Passenderweise duftet die Seife nach „Meeresbrise“.
Ja, das ist Sodaasche da auf der Oberfläche, aber nur ganz dünn! Und zum ersten Mal finde ich eine Seife damit sogar recht hübsch! Wegschneiden wäre hier eh schwierig geworden.

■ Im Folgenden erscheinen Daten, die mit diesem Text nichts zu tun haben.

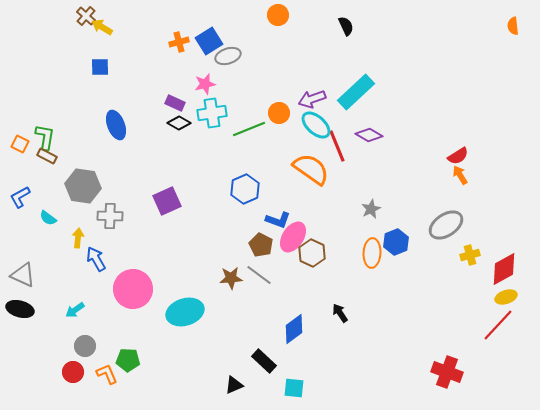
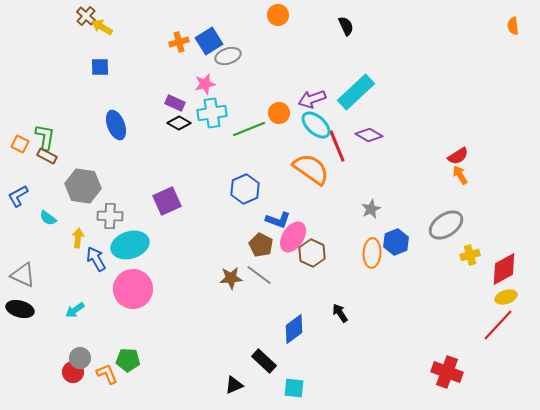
blue L-shape at (20, 197): moved 2 px left, 1 px up
cyan ellipse at (185, 312): moved 55 px left, 67 px up
gray circle at (85, 346): moved 5 px left, 12 px down
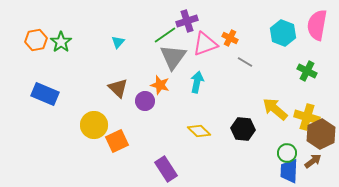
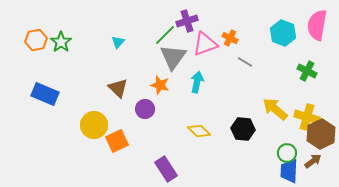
green line: rotated 10 degrees counterclockwise
purple circle: moved 8 px down
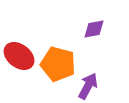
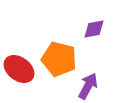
red ellipse: moved 13 px down
orange pentagon: moved 1 px right, 5 px up
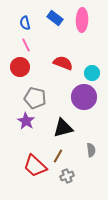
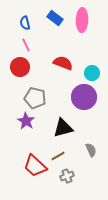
gray semicircle: rotated 16 degrees counterclockwise
brown line: rotated 32 degrees clockwise
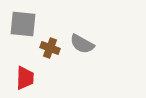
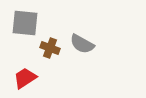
gray square: moved 2 px right, 1 px up
red trapezoid: rotated 125 degrees counterclockwise
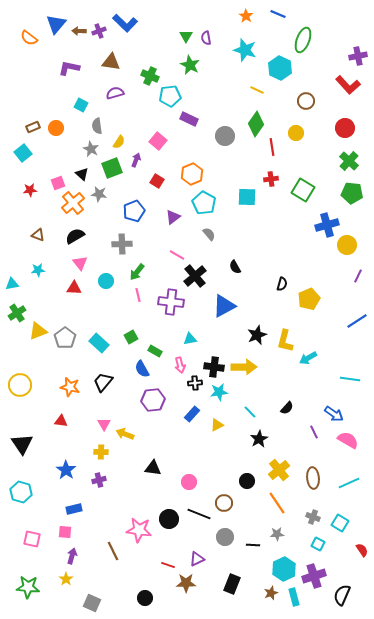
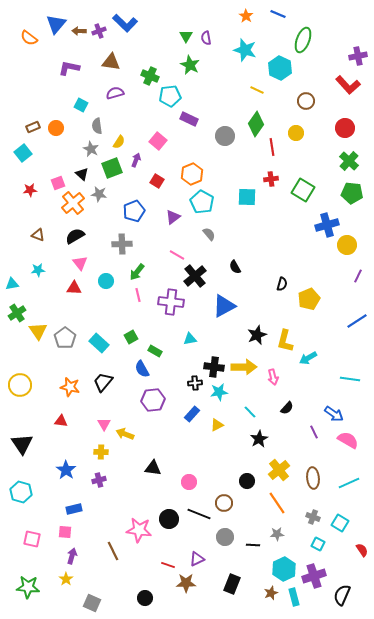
cyan pentagon at (204, 203): moved 2 px left, 1 px up
yellow triangle at (38, 331): rotated 42 degrees counterclockwise
pink arrow at (180, 365): moved 93 px right, 12 px down
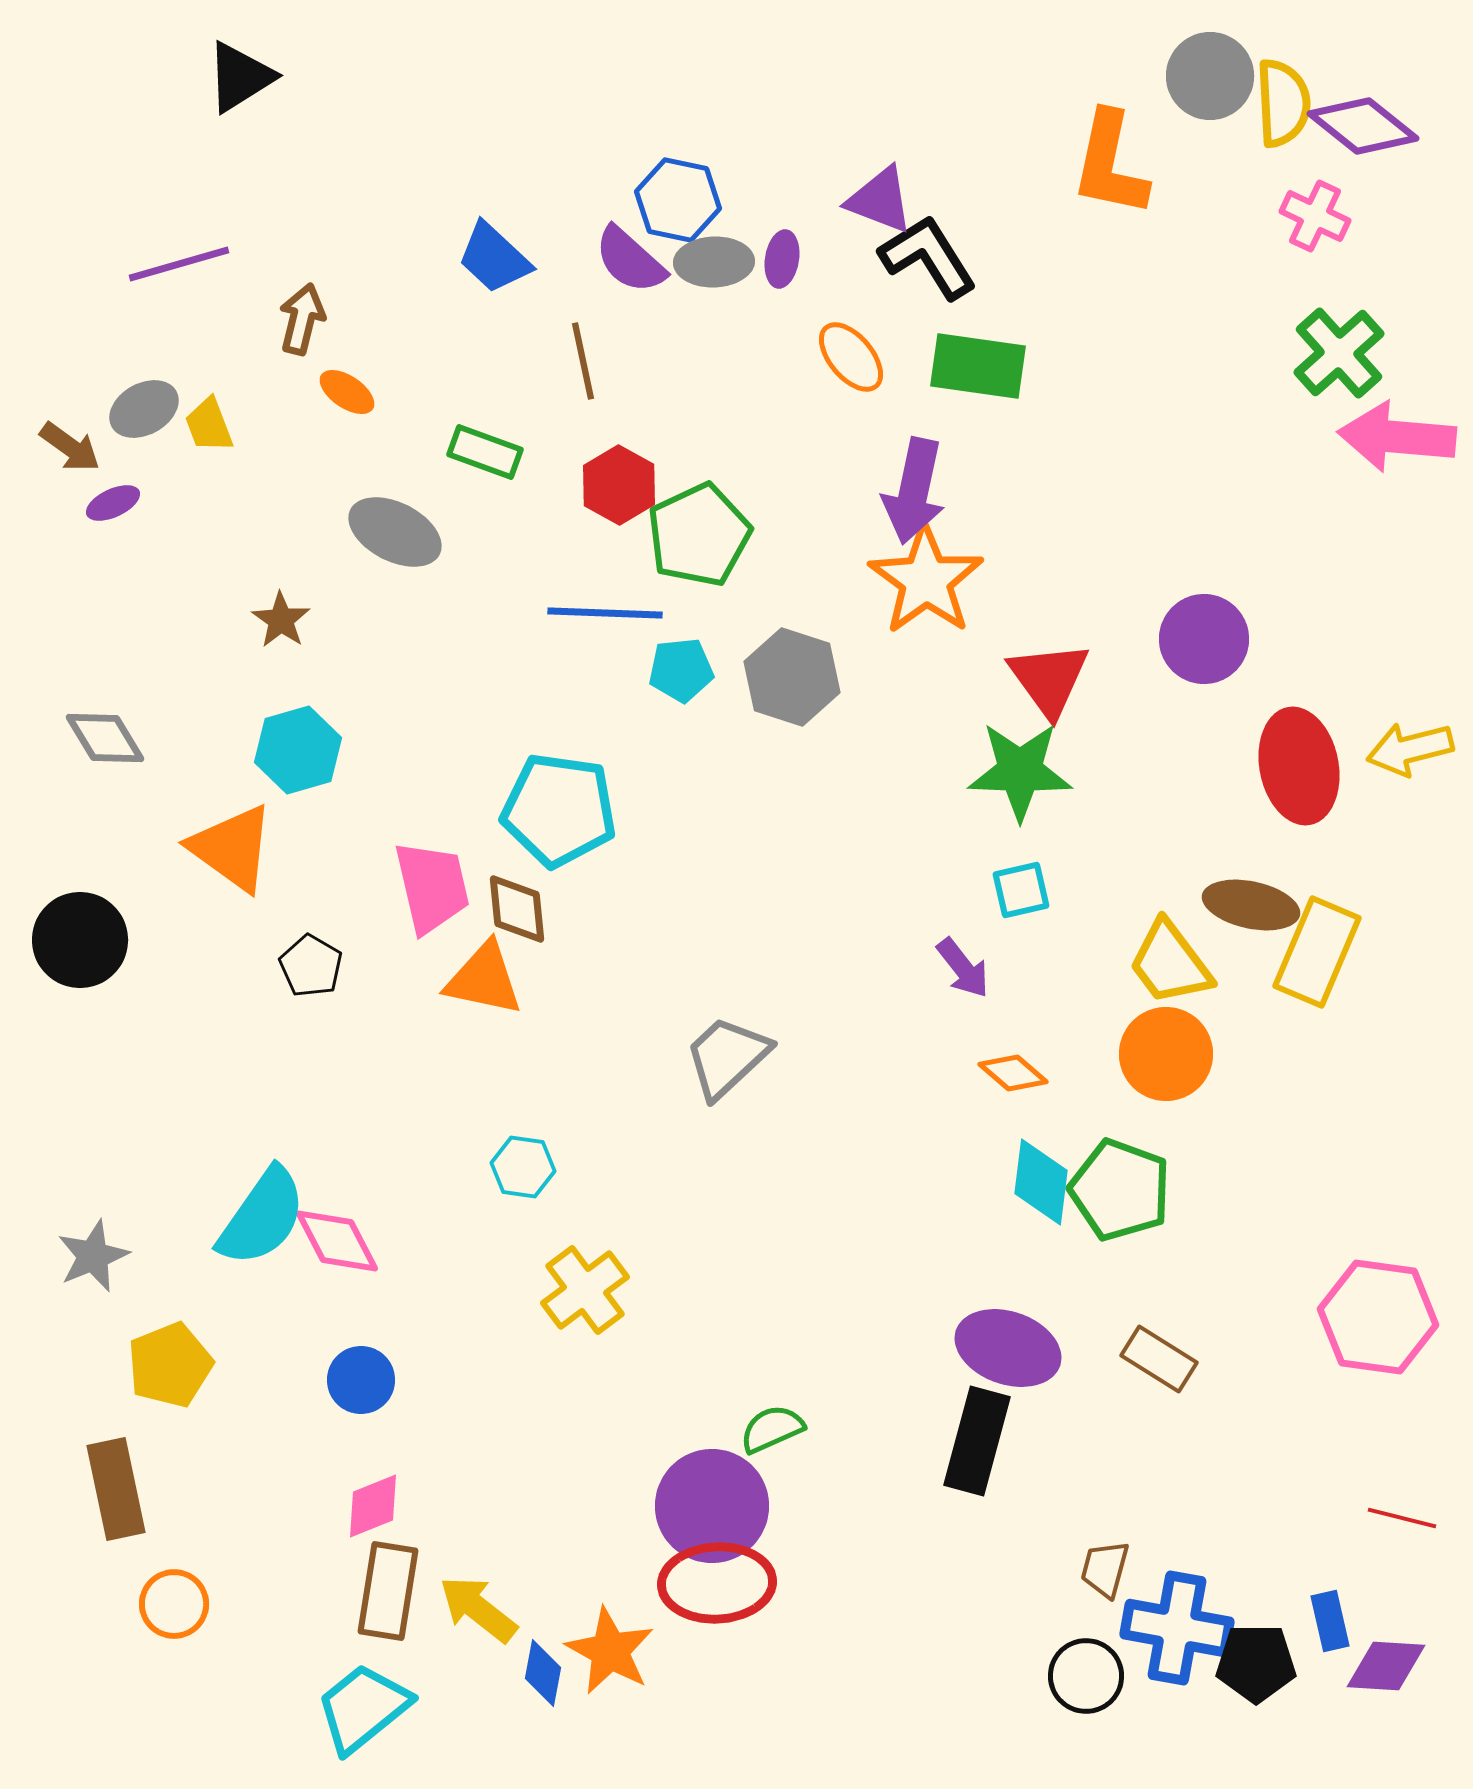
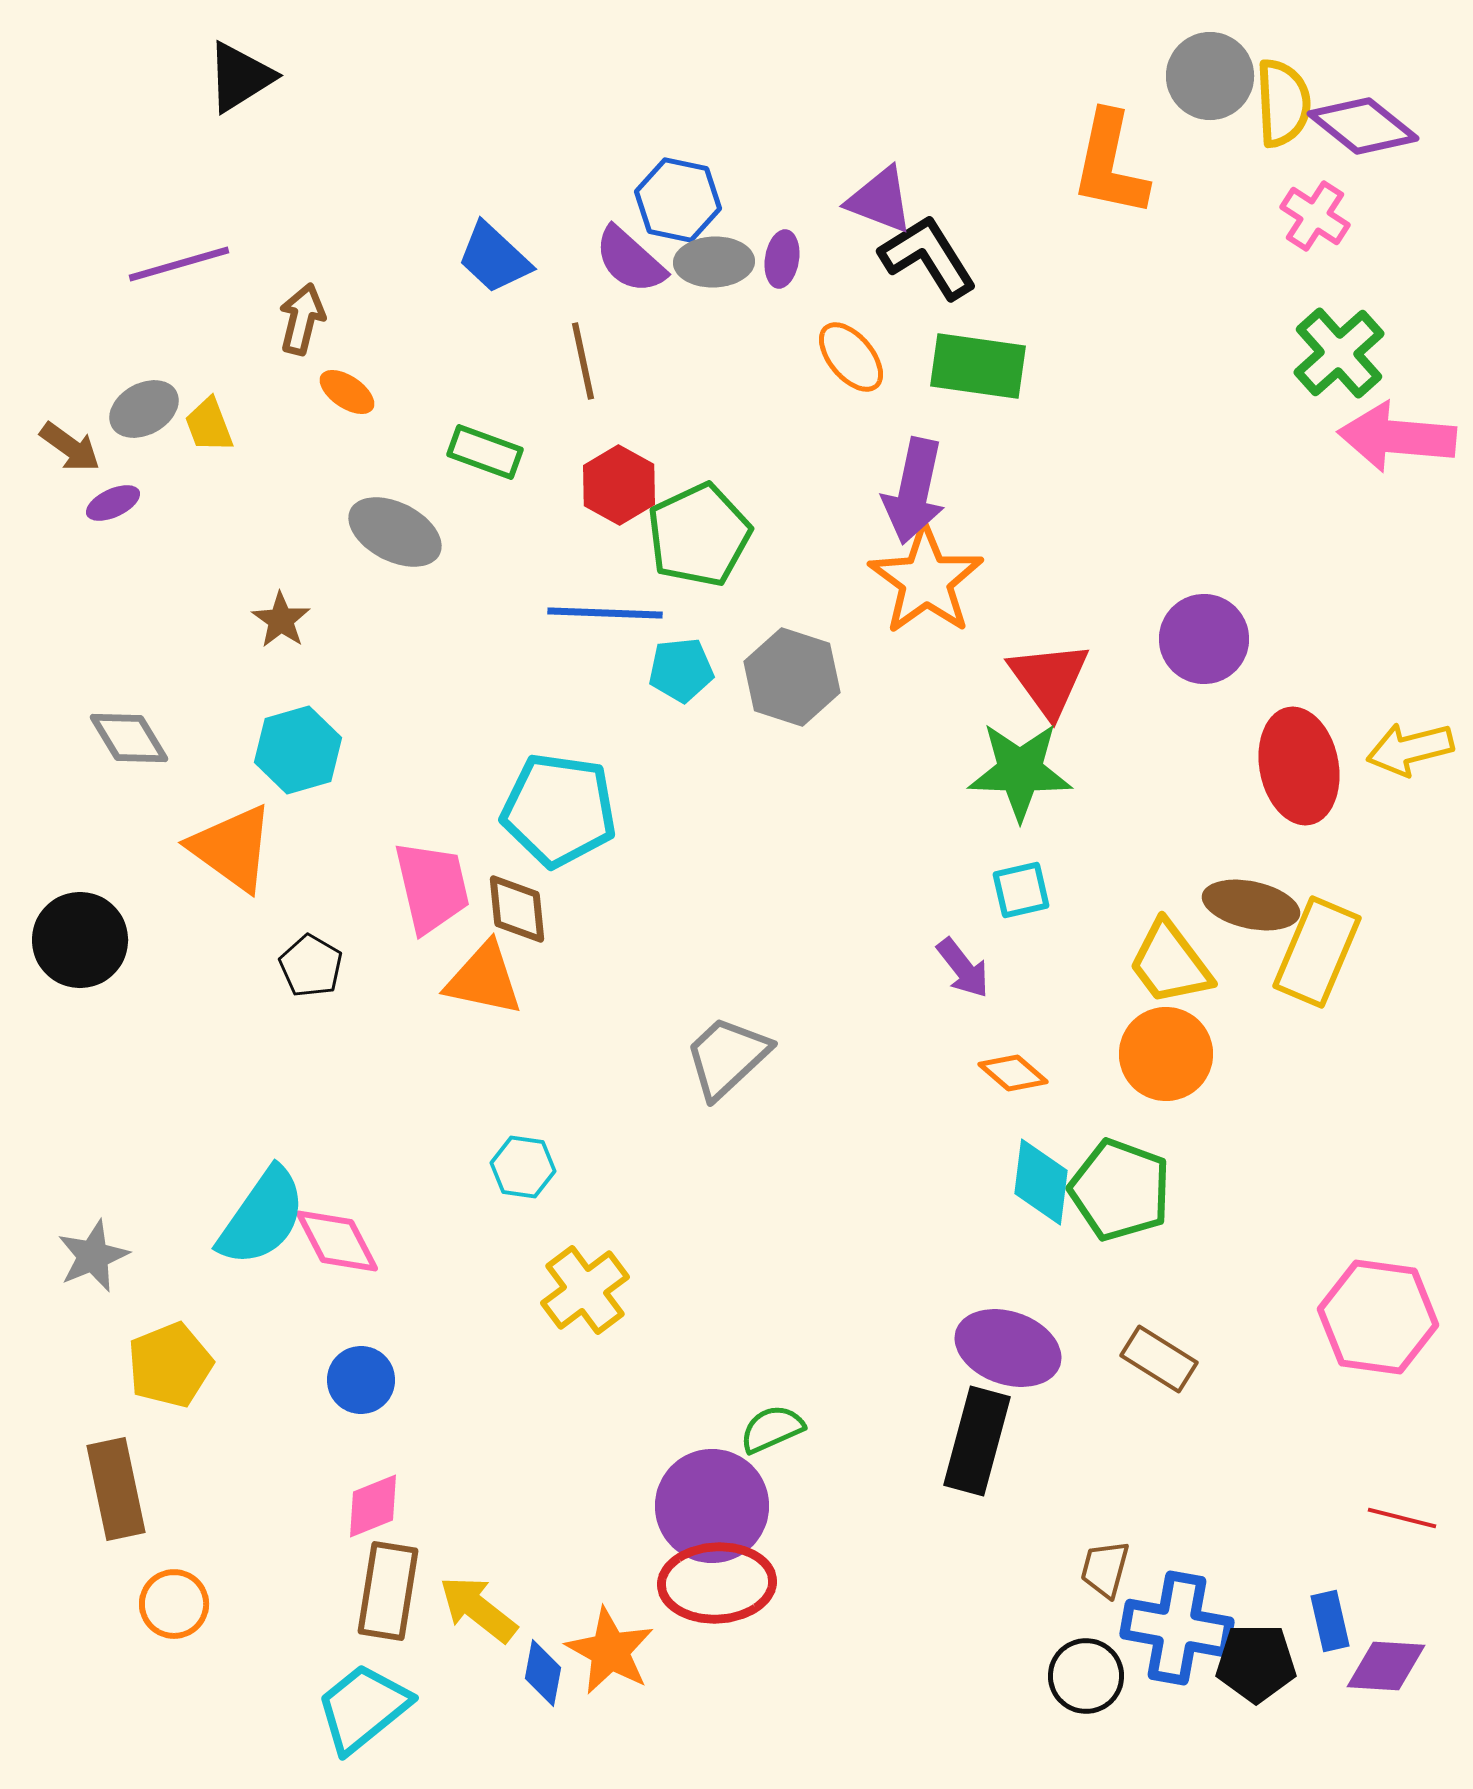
pink cross at (1315, 216): rotated 8 degrees clockwise
gray diamond at (105, 738): moved 24 px right
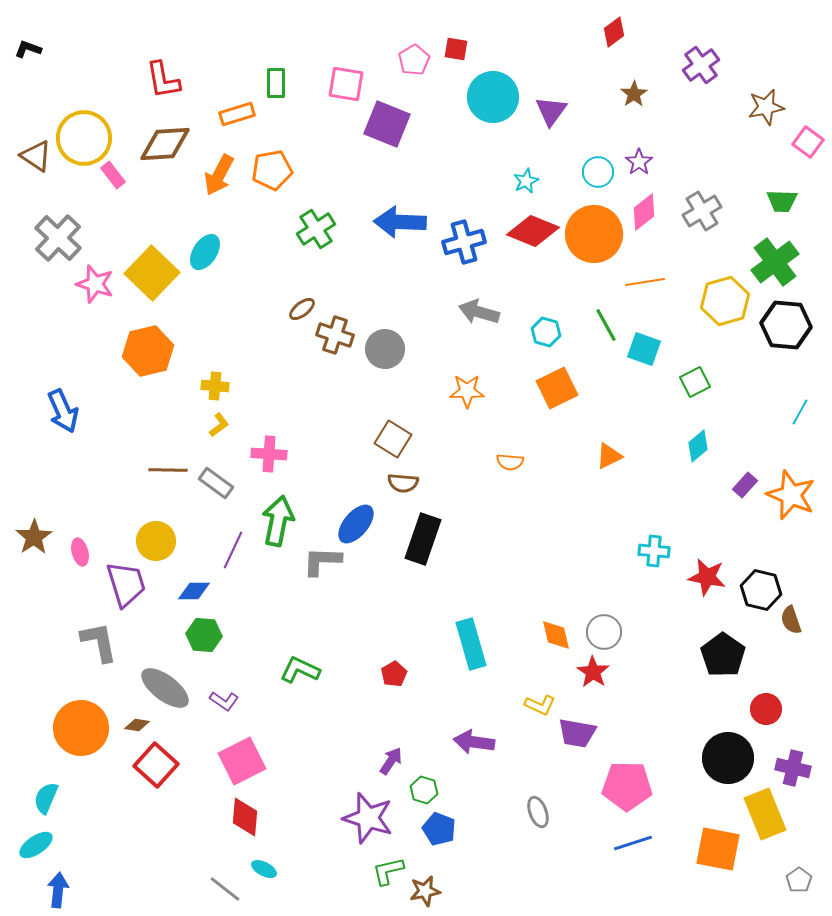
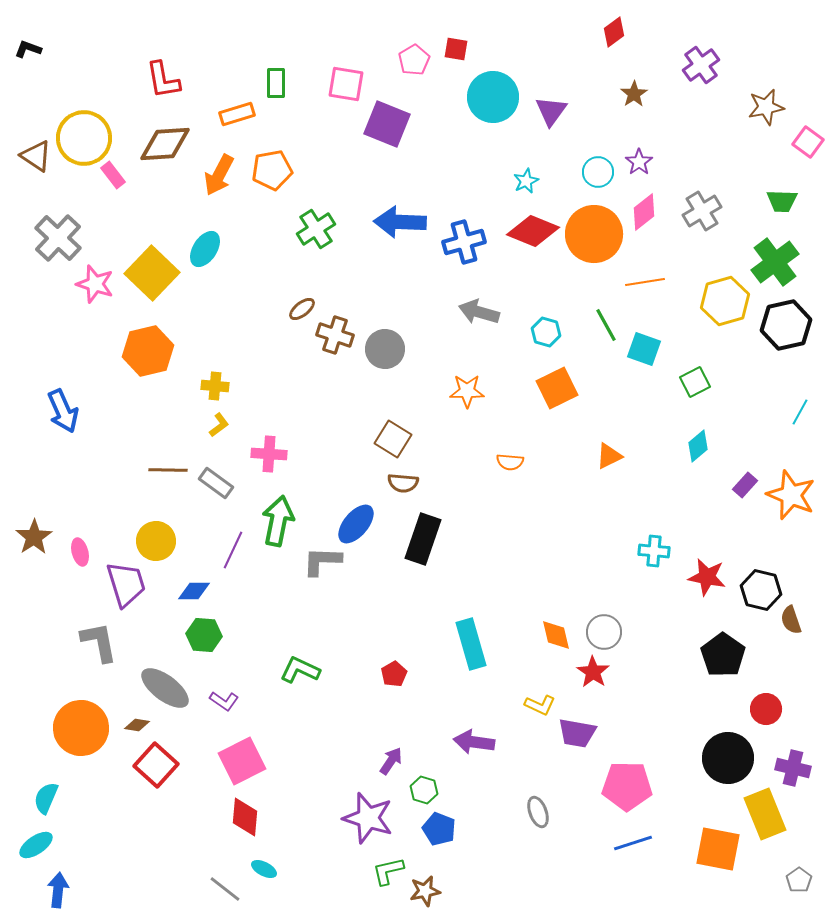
cyan ellipse at (205, 252): moved 3 px up
black hexagon at (786, 325): rotated 18 degrees counterclockwise
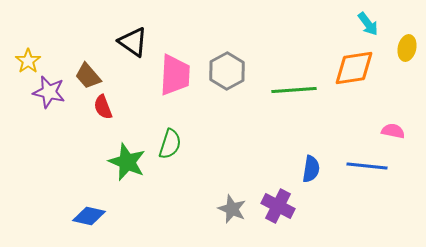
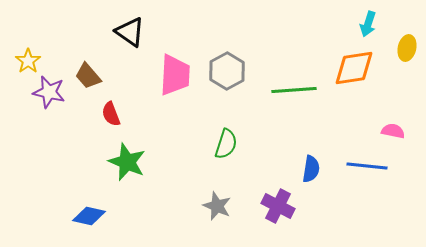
cyan arrow: rotated 55 degrees clockwise
black triangle: moved 3 px left, 10 px up
red semicircle: moved 8 px right, 7 px down
green semicircle: moved 56 px right
gray star: moved 15 px left, 3 px up
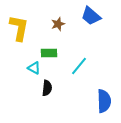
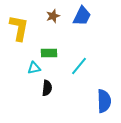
blue trapezoid: moved 9 px left; rotated 105 degrees counterclockwise
brown star: moved 5 px left, 8 px up
cyan triangle: rotated 40 degrees counterclockwise
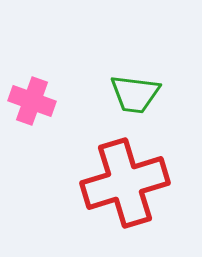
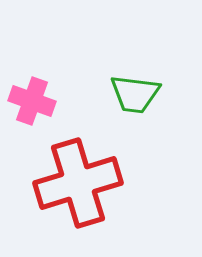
red cross: moved 47 px left
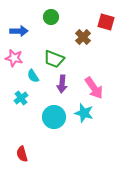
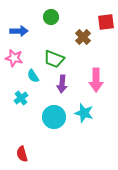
red square: rotated 24 degrees counterclockwise
pink arrow: moved 2 px right, 8 px up; rotated 35 degrees clockwise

Auch eine Seife aus dem letzten Jahr.
Die erste für dieses Jahr habe ich auch schon gesiedet. Fotos gibt es wenn sie ausgeformt ist.

Neue Seifen

Ich hab wieder mal mit Helge geseifelt 😉 !
Die Seifchen sind teilweise noch namenlos, aber ein paar Fotos gibts trotzdem schonmal:

Quaaak-Seife: Ja, genau – mit ordentlich Quark drin 🙂

Seife mit Einbettungen: Sollte eigentlich rosa werden! Da waren wir wieder mal zu zaghaft mit der Farbe, und mit dem Glitzer auch, den sieht man leider kaum.
Sie riecht fruchtig, warm und süß und nennt sich „Sommernachtstraum“

Seife mit Schmetterling

Die beiden folgenden Bilder zeigen Seifen aus der gleichen Seifenmasse in verschiedenen Formen. Gefärbt mit Pflanzenfarbe und beduftet mit PÖ Holly Berry und Minzöl. Weil der Duft so schön frisch und erfrischend ist heißt die Seife „Eisbeere“.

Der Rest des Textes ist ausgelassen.